Darüber hinaus folgt der Ausblick auf ein weiteres vergessenes Meisterwerk, das im „Carcosa“-Programm erscheinen wird. Alan Moore war bisher primär als Autor bahnbrechender Comic-Serien wie „V for Vendetta“, „From Hell“ oder „Watchmen“ bekannt, hat aber auch den Roman „Jerusalem“ geschrieben. Dietmar Dath legt uns diesen Titel nachdrücklich ans Herz, was sich jedoch nur bedingt aus seinem Text erschließt: Dieser ist das Paradebeispiel für eine Informationsvermittlung, die in einem Wust fachbegrifflich überfrachteter, schwurbeliger Formulierungen versackt sowie neben der Allgemeinverständlichkeit einen roten Faden vermissen lässt - ein Manko, dass die übrigen Autoren vermeiden, weil sie eben nicht nur für einschlägig vorgebildete Akademiker schreiben (wollen).

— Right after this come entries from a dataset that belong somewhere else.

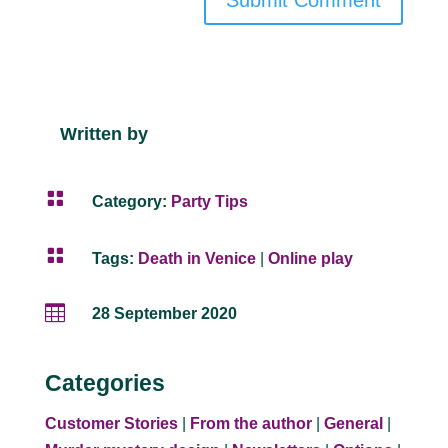
Submit Comment
Written by

Category:
Party Tips

Tags:
Death in Venice
|
Online play

28 September 2020
Categories
Customer Stories
|
From the author
|
General
|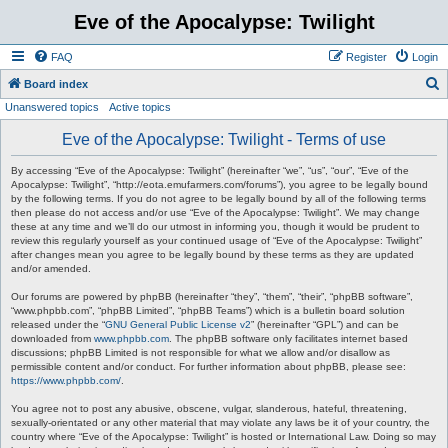
Eve of the Apocalypse: Twilight
FAQ
Register
Login
S
Board index
Unanswered topics
Active topics
e
a
Eve of the Apocalypse: Twilight - Terms of use
r
By accessing “Eve of the Apocalypse: Twilight” (hereinafter “we”, “us”, “our”, “Eve of the
c
Apocalypse: Twilight”, “http://eota.emufarmers.com/forums”), you agree to be legally bound
by the following terms. If you do not agree to be legally bound by all of the following terms
h
then please do not access and/or use “Eve of the Apocalypse: Twilight”. We may change
these at any time and we’ll do our utmost in informing you, though it would be prudent to
review this regularly yourself as your continued usage of “Eve of the Apocalypse: Twilight”
after changes mean you agree to be legally bound by these terms as they are updated
and/or amended.
Our forums are powered by phpBB (hereinafter “they”, “them”, “their”, “phpBB software”,
“www.phpbb.com”, “phpBB Limited”, “phpBB Teams”) which is a bulletin board solution
released under the “
GNU General Public License v2
” (hereinafter “GPL”) and can be
downloaded from
www.phpbb.com
. The phpBB software only facilitates internet based
discussions; phpBB Limited is not responsible for what we allow and/or disallow as
permissible content and/or conduct. For further information about phpBB, please see:
https://www.phpbb.com/
.
You agree not to post any abusive, obscene, vulgar, slanderous, hateful, threatening,
sexually-orientated or any other material that may violate any laws be it of your country, the
country where “Eve of the Apocalypse: Twilight” is hosted or International Law. Doing so may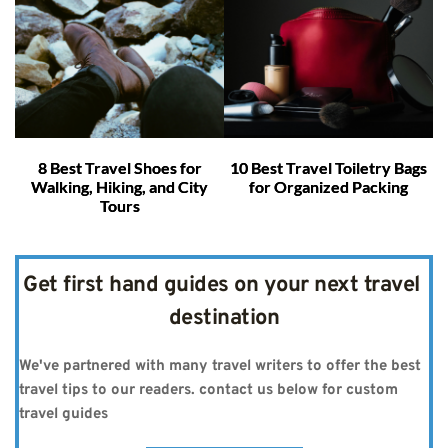
8 Best Travel Shoes for
10 Best Travel Toiletry Bags
Walking, Hiking, and City
for Organized Packing
Tours
Get first hand guides on your next travel 
destination
We've partnered with many travel writers to offer the best 
travel tips to our readers. contact us below for custom 
travel guides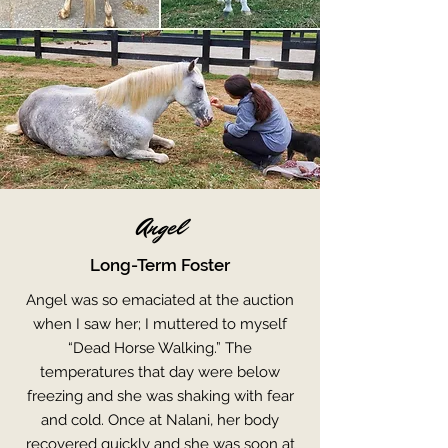
Angel
Long-Term Foster
Angel was so emaciated at the auction
when I saw her; I muttered to myself
“Dead Horse Walking.” The
temperatures that day were below
freezing and she was shaking with fear
and cold. Once at Nalani, her body
recovered quickly and she was soon at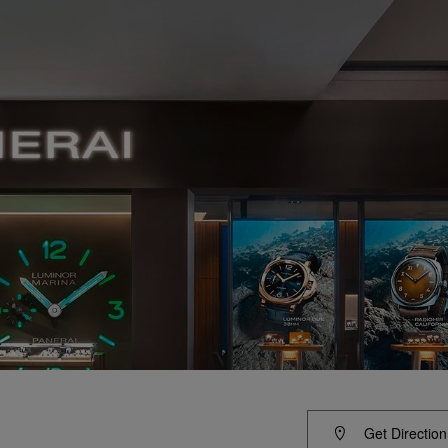
Get Direction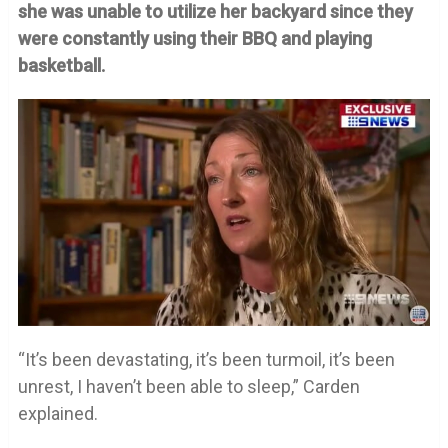
she was unable to utilize her backyard since they
were constantly using their BBQ and playing
basketball.
“It’s been devastating, it’s been turmoil, it’s been
unrest, I haven’t been able to sleep,” Carden
explained.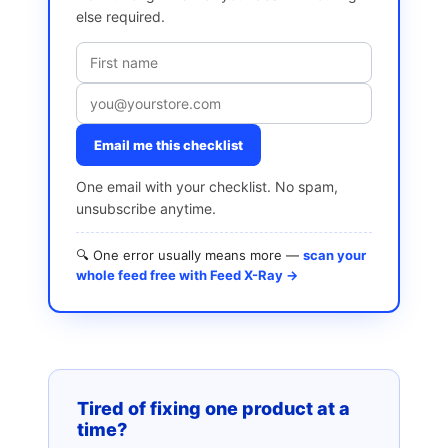
else required.
Email me this checklist
One email with your checklist. No spam,
unsubscribe anytime.
🔍 One error usually means more —
scan your
whole feed free with Feed X-Ray →
Tired of fixing one product at a
time?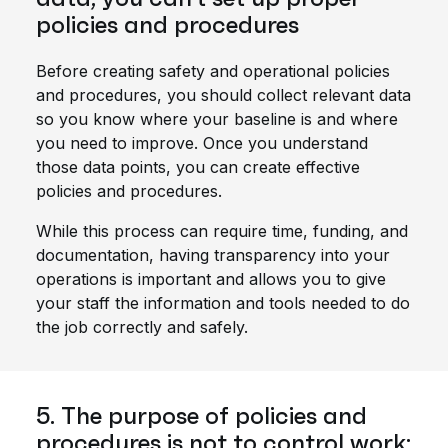
policies and procedures
Before creating safety and operational policies
and procedures, you should collect relevant data
so you know where your baseline is and where
you need to improve. Once you understand
those data points, you can create effective
policies and procedures.
While this process can require time, funding, and
documentation, having transparency into your
operations is important and allows you to give
your staff the information and tools needed to do
the job correctly and safely.
5. The purpose of policies and
procedures is not to control work;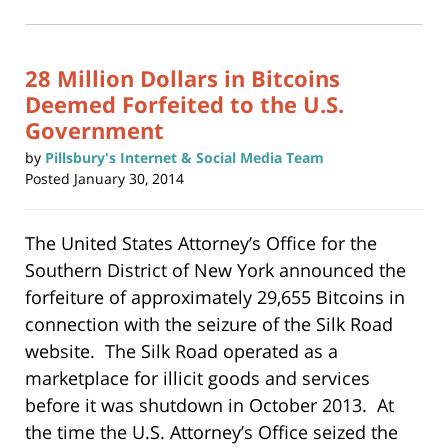
2019
in
new
3:08
window)
pm
28 Million Dollars in Bitcoins
Deemed Forfeited to the U.S.
Government
by
Pillsbury's Internet & Social Media Team
Posted
January 30, 2014
The United States Attorney’s Office for the
Southern District of New York announced the
forfeiture of approximately 29,655 Bitcoins in
connection with the seizure of the Silk Road
website. The Silk Road operated as a
marketplace for illicit goods and services
before it was shutdown in October 2013. At
the time the U.S. Attorney’s Office seized the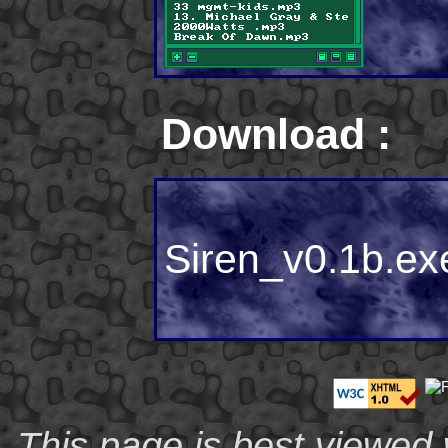
Download :
Siren_v0.1b.ex
This page is best viewed 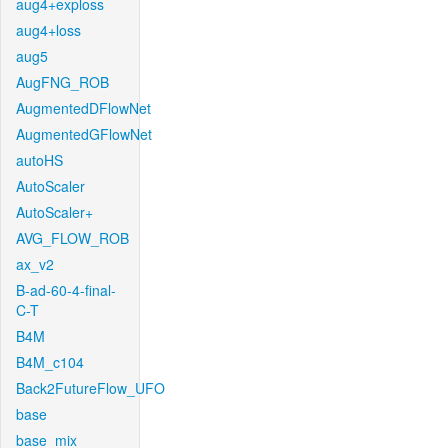
aug4+exploss
aug4+loss
aug5
AugFNG_ROB
AugmentedDFlowNet
AugmentedGFlowNet
autoHS
AutoScaler
AutoScaler+
AVG_FLOW_ROB
ax_v2
B-ad-60-4-final-
C-T
B4M
B4M_c104
Back2FutureFlow_UFO
base
base_mix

Nicht im Haus „Carcosa“ erscheinen die „Werke in Einzelausgaben“ von Karl-Heinz (und Angela) Steinmüller. Hier schlägt Herausgeber Riffel einen Bogen zum „Memoranda“-Verlag, dem „Carcosa“ als Imprint angehört. Steinmüller begann seine Schriftsteller-Laufbahn in der DDR, wo er sich ungeachtet staatlicher Einschränkungen eine Reputation erwarb, die er nach 1989 durch neue, ebenfalls wirkungsstarke Erzählungen bestätigte und ausbaute. Dafür verdient er nach Ansicht des Herausgebers mehr Resonanz, als ihm bisher offenbar gewährt wurde.
Wird es eine „Zweite Folge“ dieses Almanachs geben? Die Geschichte der deutschen SF ist ein verschlungener Pfad, der von unzähligen Friedhöfen gesäumt wird. Hier liegen jene Projekte, die mit großen Intentionen und Herzblut gestartet wurden, aber schnell verendeten, weil die träge Leserschaft nicht in ausreichender Zahl Geld für ungewöhnliche Phantastik ausgeben mochte. Hat sich dies geändert? Eigentlich nicht, weshalb man dem „Carcosa“-Team erst recht die Daumen drückt (sowie sich über eine schlichte, aber wirkungsstarke Cover-Gestaltung freut, die jenseits des heute üblichen „stockphoto“-Ramsches auf jeweils dem Titel zugeschnittene ‚Ikons‘ der Grafikerin Susanne Beneš setzt).
Fazit:
Ein neuer Verlag stellt sich bzw. seine Autoren und ihre Werke ausführlich und exemplarisch vor. Das Schwergewicht liegt auf Qualitäts-SF, die nicht konsumiert werden, sondern unter Einsatz des Leser-Hirns genossen werden soll; ein ehrgeiziges Projekt, dem man Erfolg wünscht!